**AIM OF THE EXERCISE:**
State how many lines in the listing below include the word "выбрать", and add nothing besides the number.

**RECORD SET:**
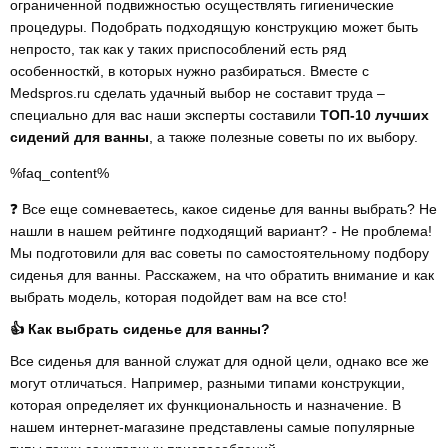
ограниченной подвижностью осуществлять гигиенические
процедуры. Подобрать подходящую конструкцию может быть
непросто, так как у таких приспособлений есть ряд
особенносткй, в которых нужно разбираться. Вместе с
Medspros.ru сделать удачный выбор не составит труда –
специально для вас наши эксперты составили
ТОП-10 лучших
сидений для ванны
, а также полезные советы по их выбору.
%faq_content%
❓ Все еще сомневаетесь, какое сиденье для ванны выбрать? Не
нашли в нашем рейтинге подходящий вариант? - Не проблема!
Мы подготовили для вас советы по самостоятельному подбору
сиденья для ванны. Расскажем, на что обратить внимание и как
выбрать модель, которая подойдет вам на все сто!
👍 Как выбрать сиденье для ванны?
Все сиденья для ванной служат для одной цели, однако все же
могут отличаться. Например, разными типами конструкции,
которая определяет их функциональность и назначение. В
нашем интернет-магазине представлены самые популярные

...

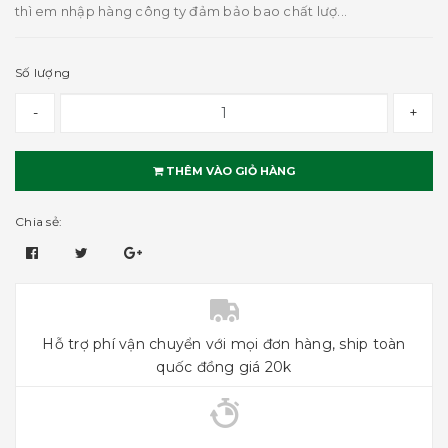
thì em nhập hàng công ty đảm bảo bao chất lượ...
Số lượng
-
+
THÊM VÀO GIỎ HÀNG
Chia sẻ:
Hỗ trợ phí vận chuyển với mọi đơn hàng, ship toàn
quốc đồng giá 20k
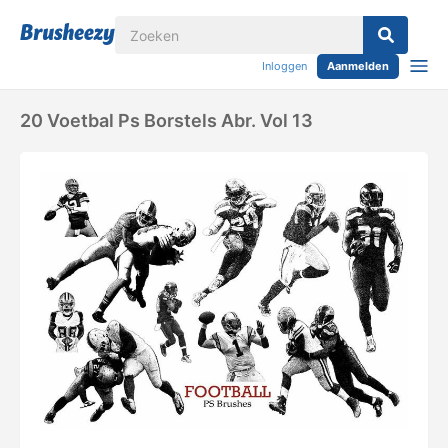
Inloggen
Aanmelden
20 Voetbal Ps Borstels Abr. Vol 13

**SOLVED PROBLEM:**
3